Embora Nyberg e Martinsson estejam em todos os filmes – assim como Maja, colega com quem tem caso e treta – estes enfatizam menos o grupo. Tão menos aparecem os colegas, que nem deu pra eu me acostumar com esse Nyberg e esse Martinsson. Mas isso não deve afugentar ninguém – a não ser os incuravelmene viciados em narrativas rápidas de solução instantânea. Wallander cozinha em fogo brando, mas quando tem que dar porrada é cada crime de dar nojo e aflição ou de ficar com dó por horas.

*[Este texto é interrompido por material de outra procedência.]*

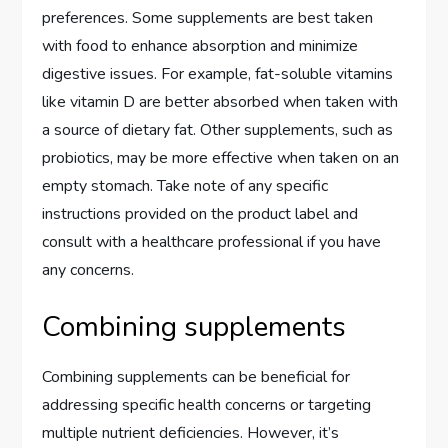
preferences. Some supplements are best taken
with food to enhance absorption and minimize
digestive issues. For example, fat-soluble vitamins
like vitamin D are better absorbed when taken with
a source of dietary fat. Other supplements, such as
probiotics, may be more effective when taken on an
empty stomach. Take note of any specific
instructions provided on the product label and
consult with a healthcare professional if you have
any concerns.
Combining supplements
Combining supplements can be beneficial for
addressing specific health concerns or targeting
multiple nutrient deficiencies. However, it’s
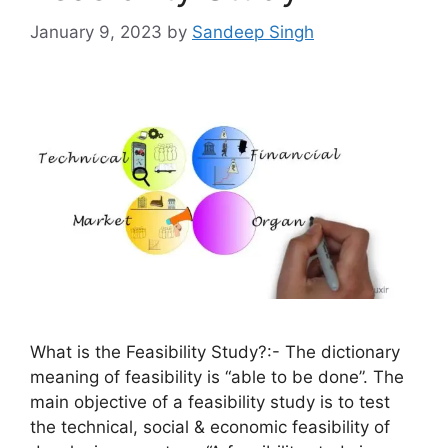
January 9, 2023
by
Sandeep Singh
What is the Feasibility Study?:- The dictionary
meaning of feasibility is “able to be done”. The
main objective of a feasibility study is to test
the technical, social & economic feasibility of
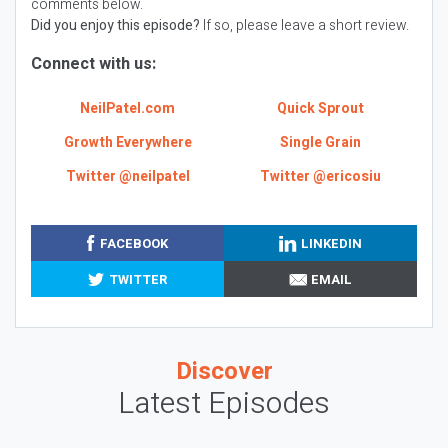
comments below.
Did you enjoy this episode?
If so, please leave a short review.
Connect with us:
NeilPatel.com
Quick Sprout
Growth Everywhere
Single Grain
Twitter @neilpatel
Twitter @ericosiu
FACEBOOK
LINKEDIN
TWITTER
EMAIL
Discover
Latest Episodes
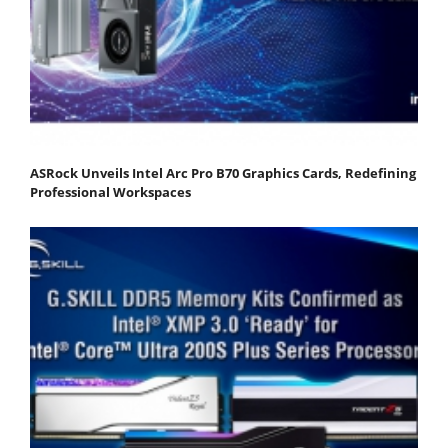
ASRock Unveils Intel Arc Pro B70 Graphics Cards, Redefining
Professional Workspaces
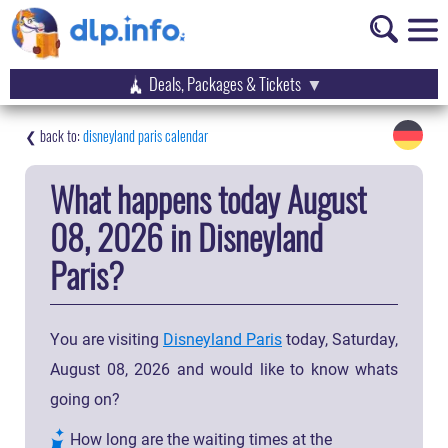
Deals, Packages & Tickets
disneyland paris calendar
What happens today August
08, 2026 in Disneyland
Paris?
You are visiting
Disneyland Paris
today, Saturday,
August 08, 2026 and would like to know whats
going on?
How long are the waiting times at the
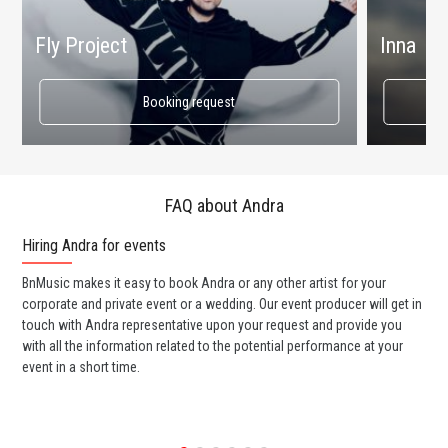
Fly Project
Inna
Booking request
FAQ about Andra
Hiring Andra for events
Wo
BnMusic makes it easy to book Andra or any other artist for your
BnM
corporate and private event or a wedding. Our event producer will get in
ava
touch with Andra representative upon your request and provide you
cel
with all the information related to the potential performance at your
or 
event in a short time.
ent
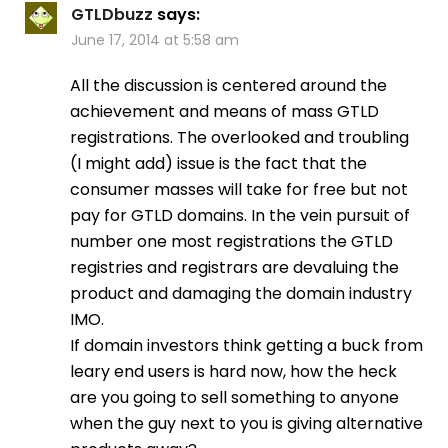
GTLDbuzz
says:
June 17, 2014 at 5:58 am
All the discussion is centered around the
achievement and means of mass GTLD
registrations. The overlooked and troubling
(I might add) issue is the fact that the
consumer masses will take for free but not
pay for GTLD domains. In the vein pursuit of
number one most registrations the GTLD
registries and registrars are devaluing the
product and damaging the domain industry
IMO.
If domain investors think getting a buck from
leary end users is hard now, how the heck
are you going to sell something to anyone
when the guy next to you is giving alternative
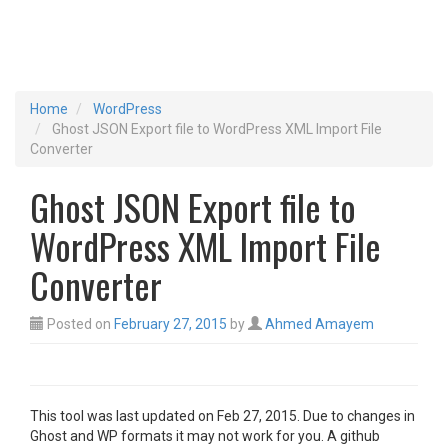
Home
WordPress
Ghost JSON Export file to WordPress XML Import File
Converter
Ghost JSON Export file to
WordPress XML Import File
Converter
Posted on
February 27, 2015
by
Ahmed Amayem
This tool was last updated on Feb 27, 2015. Due to changes in
Ghost and WP formats it may not work for you. A github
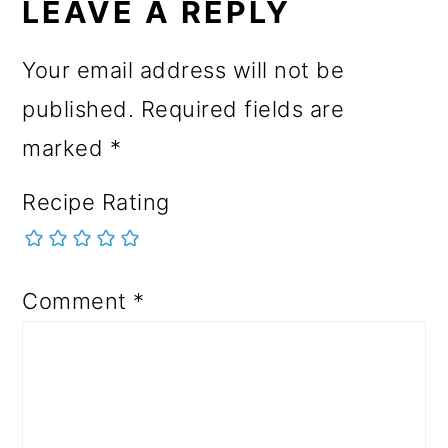
INTERACTIONS
LEAVE A REPLY
Your email address will not be
published.
Required fields are
marked
*
Recipe Rating
Comment
*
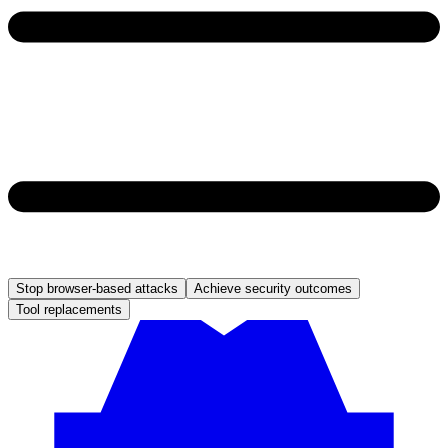
Stop browser-based attacks
Achieve security outcomes
Tool replacements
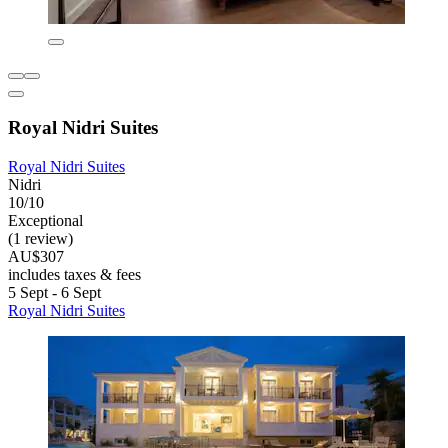
Royal Nidri Suites
Royal Nidri Suites
Nidri
10/10
Exceptional
(1 review)
AU$307
includes taxes & fees
5 Sept - 6 Sept
Royal Nidri Suites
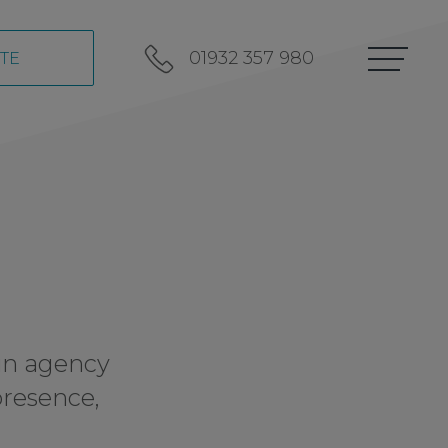
01932 357 980
TE
in agency
presence,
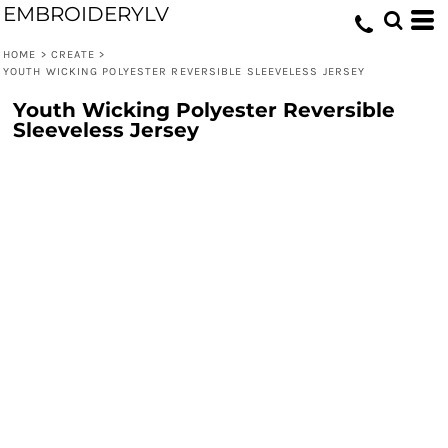
EMBROIDERYLV
HOME
>
CREATE
>
YOUTH WICKING POLYESTER REVERSIBLE SLEEVELESS JERSEY
Youth Wicking Polyester Reversible
Sleeveless Jersey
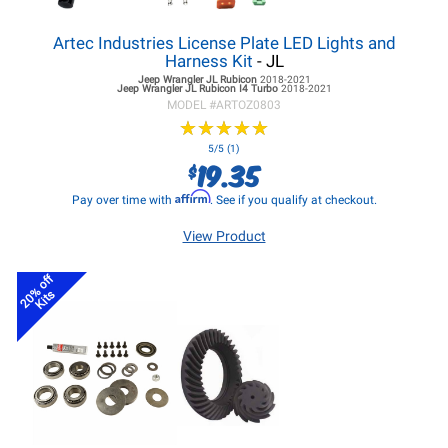
Artec Industries License Plate LED Lights and
Harness Kit
- JL
Jeep Wrangler JL
Rubicon
2018-2021
Jeep Wrangler JL
Rubicon I4 Turbo
2018-2021
MODEL #
ARTOZ0803
★
★
★
★
★
★
★
★
★
★
5/5 (1)
19.35
$
Affirm
Pay over time with
. See if you qualify at checkout.
View Product
20% off
Kits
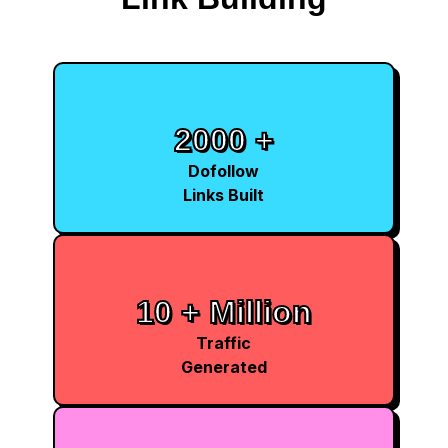
2000 +
Dofollow
Links Built
10 + Million
Traffic
Generated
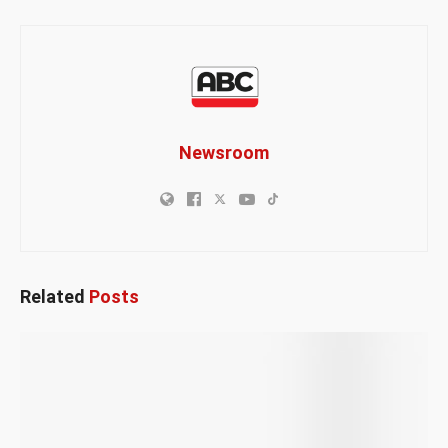
Newsroom
Related
Posts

Exercício interessante seria comparar as versões suecas com suas congêneres britânicas, que não são refilmagens daquelas, fique claro, são distintas releituras de um livro. Mesmo com isso em mente, não deu como não sentir pena das releituras inglesas pros livros Den 5e kvinnan e Steget efter. Os roteiros são tão mais nuançados e profundos, que cheguei a ironizar com um amigo que as versões de Brannagh pareciam refilmagens norte-americanas de séries europeias. Não dá pra comparar Gracepoint e The Killing, com Broadchurch e Forbrydelsen, né?
Claro que exagerei: maldade de fã. Wallander compensa ver nas 3 versões. Se você só tem Netflix, veja a britânica sem medo, é muito competente. Se você tem acesso às suecas – precisa ler legenda em inglês, pelo menos foi assim que vi – não deixe escapar.
Wallander é de cair o queixo. Provavelmente uma das chaves pra tanta empati é a vulnerabilidade do detetive. Diferentemente dos olímpicos Poirots, Wallander erra feio, esbofeteia criança, tem diabetes, fuma. É gente como a gente. Terei que voltar a Copenhague pra atravessar a ponte pra Malmö e de lá ir à Ystad, cidadezinha onde todas foram gravadas. E dizer hey e bra pra todo mundo!